Where To Get Ideas
The Dreaded Question
While attending a lecture by Ayelet Waldman, she addressed where she gets her ideas and said “Where do you get your ideas?” is a question writers dread.
Not being famous or published or even known as a writer, I have not been asked this question. Then I wondered… why has it not occurred to me to even ask it? The answer was easy — I have lots of ideas.
Pretending someone asked me the dreaded question, I thought the answer was that I am a liar. It was no surprise to me when I did a quick liar test, and it came out positive. In fact, I would have been disappointed if it told me I was not a good liar, because good liar = good writer, right?
Writers are liars my dear, surely you know that by now?
― Neil Gaiman, The Sandman, Vol. 3: Dream Country
It was news to me until I happened upon Chuck Wendig‘s Beware of Writer article in 2010, which is NSFW and NSFSP (not safe for snake phobics). If any writer tells you, “Oh no, I’m not like that!” remember writers’ pants are on fire… always!

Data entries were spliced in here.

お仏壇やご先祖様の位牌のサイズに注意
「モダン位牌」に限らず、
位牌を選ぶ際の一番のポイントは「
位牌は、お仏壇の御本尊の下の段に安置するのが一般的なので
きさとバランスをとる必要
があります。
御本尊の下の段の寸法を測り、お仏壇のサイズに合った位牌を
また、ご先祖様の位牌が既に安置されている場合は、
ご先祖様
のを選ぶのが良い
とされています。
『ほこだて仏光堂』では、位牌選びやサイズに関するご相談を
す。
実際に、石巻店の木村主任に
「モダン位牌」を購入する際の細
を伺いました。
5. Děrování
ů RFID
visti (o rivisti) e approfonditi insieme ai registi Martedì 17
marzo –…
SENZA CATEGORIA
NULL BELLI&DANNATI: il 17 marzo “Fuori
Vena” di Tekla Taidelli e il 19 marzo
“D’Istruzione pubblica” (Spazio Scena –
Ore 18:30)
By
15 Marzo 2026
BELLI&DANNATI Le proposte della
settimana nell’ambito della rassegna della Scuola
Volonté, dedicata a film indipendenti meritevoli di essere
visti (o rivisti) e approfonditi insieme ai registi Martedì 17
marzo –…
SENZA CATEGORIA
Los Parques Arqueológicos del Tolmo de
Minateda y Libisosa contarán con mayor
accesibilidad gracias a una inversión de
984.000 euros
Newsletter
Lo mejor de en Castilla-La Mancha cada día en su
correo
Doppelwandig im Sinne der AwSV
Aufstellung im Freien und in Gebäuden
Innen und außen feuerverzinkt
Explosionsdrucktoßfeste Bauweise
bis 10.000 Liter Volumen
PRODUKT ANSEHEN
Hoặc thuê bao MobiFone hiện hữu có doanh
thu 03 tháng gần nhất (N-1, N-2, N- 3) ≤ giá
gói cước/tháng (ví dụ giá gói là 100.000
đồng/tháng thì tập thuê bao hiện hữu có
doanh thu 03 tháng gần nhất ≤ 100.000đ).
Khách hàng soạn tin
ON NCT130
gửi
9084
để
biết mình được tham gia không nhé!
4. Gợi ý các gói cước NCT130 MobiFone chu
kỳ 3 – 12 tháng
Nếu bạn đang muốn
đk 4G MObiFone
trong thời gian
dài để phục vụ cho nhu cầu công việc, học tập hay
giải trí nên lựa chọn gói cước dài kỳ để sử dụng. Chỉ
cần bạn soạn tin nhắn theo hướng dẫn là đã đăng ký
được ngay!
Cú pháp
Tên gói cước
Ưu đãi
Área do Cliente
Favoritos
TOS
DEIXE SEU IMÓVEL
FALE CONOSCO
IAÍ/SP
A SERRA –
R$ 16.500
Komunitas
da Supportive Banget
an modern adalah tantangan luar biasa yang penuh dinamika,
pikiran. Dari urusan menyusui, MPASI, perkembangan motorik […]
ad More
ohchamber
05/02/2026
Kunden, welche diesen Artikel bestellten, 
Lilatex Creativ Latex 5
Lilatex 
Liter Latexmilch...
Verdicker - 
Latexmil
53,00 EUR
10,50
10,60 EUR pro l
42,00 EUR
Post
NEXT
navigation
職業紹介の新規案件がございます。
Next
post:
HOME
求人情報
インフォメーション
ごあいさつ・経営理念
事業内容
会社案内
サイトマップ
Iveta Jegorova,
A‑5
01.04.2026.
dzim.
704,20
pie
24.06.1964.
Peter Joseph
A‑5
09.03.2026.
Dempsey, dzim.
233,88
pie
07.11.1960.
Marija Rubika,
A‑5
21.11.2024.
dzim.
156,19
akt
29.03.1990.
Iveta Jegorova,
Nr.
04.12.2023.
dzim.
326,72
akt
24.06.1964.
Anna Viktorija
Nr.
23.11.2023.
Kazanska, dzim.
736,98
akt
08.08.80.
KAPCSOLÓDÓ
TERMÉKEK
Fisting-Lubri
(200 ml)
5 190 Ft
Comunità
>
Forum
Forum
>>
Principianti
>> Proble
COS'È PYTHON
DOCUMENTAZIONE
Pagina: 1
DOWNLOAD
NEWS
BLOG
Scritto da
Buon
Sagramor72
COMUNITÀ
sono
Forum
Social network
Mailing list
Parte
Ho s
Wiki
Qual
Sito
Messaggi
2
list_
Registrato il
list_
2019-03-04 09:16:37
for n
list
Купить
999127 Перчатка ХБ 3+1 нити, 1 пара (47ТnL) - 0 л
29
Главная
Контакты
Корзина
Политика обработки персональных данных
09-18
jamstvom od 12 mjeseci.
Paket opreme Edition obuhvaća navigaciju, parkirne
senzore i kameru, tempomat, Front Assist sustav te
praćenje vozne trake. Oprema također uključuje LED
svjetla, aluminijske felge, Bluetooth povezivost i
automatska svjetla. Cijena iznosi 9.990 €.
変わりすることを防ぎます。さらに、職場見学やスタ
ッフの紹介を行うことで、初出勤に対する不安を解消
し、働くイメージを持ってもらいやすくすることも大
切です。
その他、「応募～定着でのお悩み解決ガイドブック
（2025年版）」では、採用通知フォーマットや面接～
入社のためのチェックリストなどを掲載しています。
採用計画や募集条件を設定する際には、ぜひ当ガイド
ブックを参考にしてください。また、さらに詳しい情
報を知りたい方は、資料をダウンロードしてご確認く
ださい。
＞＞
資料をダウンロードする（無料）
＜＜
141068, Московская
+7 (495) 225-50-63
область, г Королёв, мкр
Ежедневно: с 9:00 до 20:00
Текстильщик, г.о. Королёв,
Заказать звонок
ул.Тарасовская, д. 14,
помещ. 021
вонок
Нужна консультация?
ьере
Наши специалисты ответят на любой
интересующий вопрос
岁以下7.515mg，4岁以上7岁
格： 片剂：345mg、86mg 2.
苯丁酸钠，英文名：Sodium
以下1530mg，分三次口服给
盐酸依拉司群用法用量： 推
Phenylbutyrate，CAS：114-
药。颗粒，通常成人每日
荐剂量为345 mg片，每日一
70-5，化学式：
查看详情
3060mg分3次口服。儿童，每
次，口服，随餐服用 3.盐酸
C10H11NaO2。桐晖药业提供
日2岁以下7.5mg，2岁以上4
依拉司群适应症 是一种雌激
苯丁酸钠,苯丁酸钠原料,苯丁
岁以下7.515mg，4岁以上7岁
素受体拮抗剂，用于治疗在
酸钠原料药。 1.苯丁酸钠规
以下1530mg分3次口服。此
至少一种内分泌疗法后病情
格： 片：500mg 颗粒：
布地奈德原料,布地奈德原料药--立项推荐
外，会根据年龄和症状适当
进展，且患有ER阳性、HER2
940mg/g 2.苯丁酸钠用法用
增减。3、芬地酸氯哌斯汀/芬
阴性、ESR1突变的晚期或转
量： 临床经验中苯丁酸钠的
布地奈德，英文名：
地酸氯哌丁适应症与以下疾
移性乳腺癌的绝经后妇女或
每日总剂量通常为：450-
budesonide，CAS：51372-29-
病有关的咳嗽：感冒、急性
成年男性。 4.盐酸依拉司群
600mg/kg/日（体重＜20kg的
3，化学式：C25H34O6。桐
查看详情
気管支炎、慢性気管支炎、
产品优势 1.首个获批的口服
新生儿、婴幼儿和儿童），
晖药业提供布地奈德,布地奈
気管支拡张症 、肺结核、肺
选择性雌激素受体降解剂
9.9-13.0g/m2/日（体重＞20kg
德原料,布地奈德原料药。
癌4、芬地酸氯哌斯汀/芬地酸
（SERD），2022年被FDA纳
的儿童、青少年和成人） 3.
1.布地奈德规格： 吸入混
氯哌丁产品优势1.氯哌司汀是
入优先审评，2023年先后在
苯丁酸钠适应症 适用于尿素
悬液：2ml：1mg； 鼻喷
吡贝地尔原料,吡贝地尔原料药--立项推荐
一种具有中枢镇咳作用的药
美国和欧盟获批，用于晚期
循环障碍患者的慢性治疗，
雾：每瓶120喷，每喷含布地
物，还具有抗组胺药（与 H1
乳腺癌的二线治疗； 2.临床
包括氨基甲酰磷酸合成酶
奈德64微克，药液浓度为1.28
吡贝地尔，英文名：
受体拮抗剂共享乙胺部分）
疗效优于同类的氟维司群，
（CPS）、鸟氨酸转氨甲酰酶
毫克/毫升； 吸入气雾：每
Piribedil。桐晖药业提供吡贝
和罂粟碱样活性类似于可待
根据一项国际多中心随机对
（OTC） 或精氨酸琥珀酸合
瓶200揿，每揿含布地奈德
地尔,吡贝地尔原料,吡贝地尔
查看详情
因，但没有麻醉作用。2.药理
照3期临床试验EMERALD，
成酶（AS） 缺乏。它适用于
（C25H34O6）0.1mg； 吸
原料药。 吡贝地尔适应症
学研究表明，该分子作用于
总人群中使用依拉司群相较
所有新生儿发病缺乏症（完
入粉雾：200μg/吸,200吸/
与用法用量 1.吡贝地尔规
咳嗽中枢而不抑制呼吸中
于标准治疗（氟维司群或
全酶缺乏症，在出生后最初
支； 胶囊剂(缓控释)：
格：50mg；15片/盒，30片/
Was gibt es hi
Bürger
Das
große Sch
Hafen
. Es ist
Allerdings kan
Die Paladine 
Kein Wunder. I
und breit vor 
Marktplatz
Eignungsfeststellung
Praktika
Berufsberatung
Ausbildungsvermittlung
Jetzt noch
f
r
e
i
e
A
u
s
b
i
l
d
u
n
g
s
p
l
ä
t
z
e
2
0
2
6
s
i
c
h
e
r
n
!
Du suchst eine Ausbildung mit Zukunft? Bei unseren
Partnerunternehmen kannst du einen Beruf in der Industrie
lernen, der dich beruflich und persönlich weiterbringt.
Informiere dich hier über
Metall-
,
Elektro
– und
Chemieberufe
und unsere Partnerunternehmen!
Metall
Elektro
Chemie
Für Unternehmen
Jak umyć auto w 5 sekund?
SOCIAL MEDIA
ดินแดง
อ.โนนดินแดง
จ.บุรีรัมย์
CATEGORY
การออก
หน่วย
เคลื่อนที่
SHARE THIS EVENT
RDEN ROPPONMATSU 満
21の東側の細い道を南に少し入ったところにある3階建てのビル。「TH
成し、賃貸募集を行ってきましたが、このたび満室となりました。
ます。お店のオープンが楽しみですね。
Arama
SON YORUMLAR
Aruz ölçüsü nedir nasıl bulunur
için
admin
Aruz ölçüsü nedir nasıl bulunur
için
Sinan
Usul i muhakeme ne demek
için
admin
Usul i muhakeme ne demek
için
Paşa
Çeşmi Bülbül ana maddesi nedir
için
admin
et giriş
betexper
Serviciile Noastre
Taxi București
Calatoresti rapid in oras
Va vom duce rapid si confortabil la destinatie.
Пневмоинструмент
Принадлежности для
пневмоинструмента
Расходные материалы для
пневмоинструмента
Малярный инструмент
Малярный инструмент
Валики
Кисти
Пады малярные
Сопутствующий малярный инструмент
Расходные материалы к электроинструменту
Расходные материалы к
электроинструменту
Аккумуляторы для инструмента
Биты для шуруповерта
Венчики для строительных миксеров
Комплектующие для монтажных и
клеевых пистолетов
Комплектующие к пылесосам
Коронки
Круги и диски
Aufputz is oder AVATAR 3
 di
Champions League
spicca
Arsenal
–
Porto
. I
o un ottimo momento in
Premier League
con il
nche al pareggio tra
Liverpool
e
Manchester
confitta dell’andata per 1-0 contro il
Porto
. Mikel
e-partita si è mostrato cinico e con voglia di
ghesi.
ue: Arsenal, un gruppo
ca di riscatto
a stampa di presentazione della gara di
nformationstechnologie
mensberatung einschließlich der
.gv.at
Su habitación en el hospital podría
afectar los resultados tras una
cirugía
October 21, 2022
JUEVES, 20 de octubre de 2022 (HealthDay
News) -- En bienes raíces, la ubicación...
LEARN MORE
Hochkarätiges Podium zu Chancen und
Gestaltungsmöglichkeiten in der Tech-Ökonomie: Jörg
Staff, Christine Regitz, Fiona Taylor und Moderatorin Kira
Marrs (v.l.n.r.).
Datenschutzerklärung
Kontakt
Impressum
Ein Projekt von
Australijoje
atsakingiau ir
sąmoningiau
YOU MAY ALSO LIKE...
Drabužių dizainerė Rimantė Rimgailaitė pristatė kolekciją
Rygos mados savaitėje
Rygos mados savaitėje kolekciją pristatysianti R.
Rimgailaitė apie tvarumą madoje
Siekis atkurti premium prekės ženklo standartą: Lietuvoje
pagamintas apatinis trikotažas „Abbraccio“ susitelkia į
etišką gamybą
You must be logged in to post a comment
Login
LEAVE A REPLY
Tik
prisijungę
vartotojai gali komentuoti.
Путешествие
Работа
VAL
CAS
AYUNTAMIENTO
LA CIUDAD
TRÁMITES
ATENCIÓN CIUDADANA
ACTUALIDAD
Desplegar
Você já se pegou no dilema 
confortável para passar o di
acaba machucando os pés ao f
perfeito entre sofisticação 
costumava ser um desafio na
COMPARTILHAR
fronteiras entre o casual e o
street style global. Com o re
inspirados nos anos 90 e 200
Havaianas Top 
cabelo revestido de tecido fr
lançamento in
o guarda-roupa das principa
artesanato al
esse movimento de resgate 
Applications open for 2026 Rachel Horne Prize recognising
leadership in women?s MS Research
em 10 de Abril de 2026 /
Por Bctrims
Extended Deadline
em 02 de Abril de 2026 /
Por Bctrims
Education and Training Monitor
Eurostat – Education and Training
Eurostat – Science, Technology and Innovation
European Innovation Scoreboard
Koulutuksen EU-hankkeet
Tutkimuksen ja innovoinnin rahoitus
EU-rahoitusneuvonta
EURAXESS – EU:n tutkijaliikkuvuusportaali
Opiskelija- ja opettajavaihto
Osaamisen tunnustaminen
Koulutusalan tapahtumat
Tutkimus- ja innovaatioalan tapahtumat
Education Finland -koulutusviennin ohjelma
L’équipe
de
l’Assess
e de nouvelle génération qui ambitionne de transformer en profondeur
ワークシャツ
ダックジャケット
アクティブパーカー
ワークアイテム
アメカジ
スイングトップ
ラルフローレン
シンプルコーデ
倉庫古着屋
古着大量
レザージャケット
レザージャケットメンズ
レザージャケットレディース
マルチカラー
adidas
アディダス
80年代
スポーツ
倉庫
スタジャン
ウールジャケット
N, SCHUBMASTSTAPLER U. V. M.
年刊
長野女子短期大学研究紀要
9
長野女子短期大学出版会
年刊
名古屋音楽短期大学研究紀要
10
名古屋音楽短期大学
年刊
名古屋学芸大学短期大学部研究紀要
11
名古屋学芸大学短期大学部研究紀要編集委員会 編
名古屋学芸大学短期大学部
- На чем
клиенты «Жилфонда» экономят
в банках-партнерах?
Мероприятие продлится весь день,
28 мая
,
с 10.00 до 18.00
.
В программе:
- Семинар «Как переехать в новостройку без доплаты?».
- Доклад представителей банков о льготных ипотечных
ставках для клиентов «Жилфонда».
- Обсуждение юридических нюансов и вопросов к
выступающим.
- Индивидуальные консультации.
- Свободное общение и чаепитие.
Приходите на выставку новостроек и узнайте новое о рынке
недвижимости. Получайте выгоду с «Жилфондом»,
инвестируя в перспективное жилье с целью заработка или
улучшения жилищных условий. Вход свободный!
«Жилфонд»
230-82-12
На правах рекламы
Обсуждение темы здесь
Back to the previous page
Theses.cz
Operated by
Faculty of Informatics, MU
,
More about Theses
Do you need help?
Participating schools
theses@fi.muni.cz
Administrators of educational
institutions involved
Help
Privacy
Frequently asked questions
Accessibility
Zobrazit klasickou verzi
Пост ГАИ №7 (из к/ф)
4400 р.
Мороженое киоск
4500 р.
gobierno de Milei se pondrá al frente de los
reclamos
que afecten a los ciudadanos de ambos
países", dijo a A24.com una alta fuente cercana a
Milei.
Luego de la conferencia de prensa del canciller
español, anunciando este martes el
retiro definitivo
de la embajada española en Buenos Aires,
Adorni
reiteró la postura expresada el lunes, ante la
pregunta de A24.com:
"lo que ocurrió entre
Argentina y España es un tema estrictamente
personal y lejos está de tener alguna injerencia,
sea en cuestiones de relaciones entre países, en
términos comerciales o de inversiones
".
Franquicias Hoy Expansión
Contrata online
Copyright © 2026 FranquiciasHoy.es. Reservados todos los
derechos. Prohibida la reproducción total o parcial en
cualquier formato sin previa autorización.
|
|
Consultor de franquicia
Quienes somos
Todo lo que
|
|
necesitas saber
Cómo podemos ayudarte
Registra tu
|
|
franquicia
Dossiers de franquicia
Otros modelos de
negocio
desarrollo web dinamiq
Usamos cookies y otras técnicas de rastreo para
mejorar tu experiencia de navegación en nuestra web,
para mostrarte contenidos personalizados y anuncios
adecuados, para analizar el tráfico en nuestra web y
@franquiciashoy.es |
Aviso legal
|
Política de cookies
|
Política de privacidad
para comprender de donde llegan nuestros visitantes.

But in order to lie, you must have something to lie about.
Good Liar ≠ Good Ideas
So my answer to the dreaded question was wrong. Lying itself is no idea generator. It’s just fertilizer. (I feel childish satisfaction in the easy comparison between poop and lying.) The more effective the lies, the better the fertilizer to help the seed of an idea grow.
People seem to want magic beans that will fall on the ground of their writer wannabe brains and sprout into a giant beanstalk that tickles the sky. The reality is idea seeds are no different from the ones you pick up in the gardening department of your local store. Bring them home and leave them on a shelf, you get nothing. Throw the seeds on the ground in your back yard, and something might sprout, but it isn’t likely to be any good and will die from neglect. Plant them in some decent soil with the right amount of sun, water them when they need it, and something will grow. Treat the plants right, and you get blooms. Keep it up, and you get fruit. It takes work. There are no magic beans.
So where do you get the seeds?
The most direct route to your creative gardening department is to take Boredom Avenue, get lost, and find yourself not in front of the store, but smack dab in the seed aisle. Being bored lets the brain wander and create. It’s easier for that to happen when you aren’t constantly looking for entertainment, distraction, information, socialization. Stop thinking of boredom as a bad thing that must be quashed and let it in.
Another route is What If Road. If you “what if” everything, you’re bound to stumble right into some worthy seed options for your garden. Every story can be boiled down to a “what if.”
- What if humans unknowingly serve as batteries for our robot overlords?
- What if a boy and a girl from rival families fall in love?
- What if raccoons in their secret sewer underground are plotting to take over the world?
Let It Happen
People have tons of ideas every day, but they aren’t allowed to grow. Judge an idea unworthy as soon as it forms and you have a garden full of dirt. Creativity allows weeds. Good stories don’t only come from pretty flowers and vibrant fruit. Sometimes they drift in on the wind, take root, and mar the uniformity of blooms or may even choke all other life out of a garden. That’s a story too. Some of the best ideas are the ones you won’t like. If you dismiss them, you lose. You had an idea; you just deemed it bad.
So turn off your filter, take a What If, dress it up in some fancy liar pants (fire optional), and write yourself a story.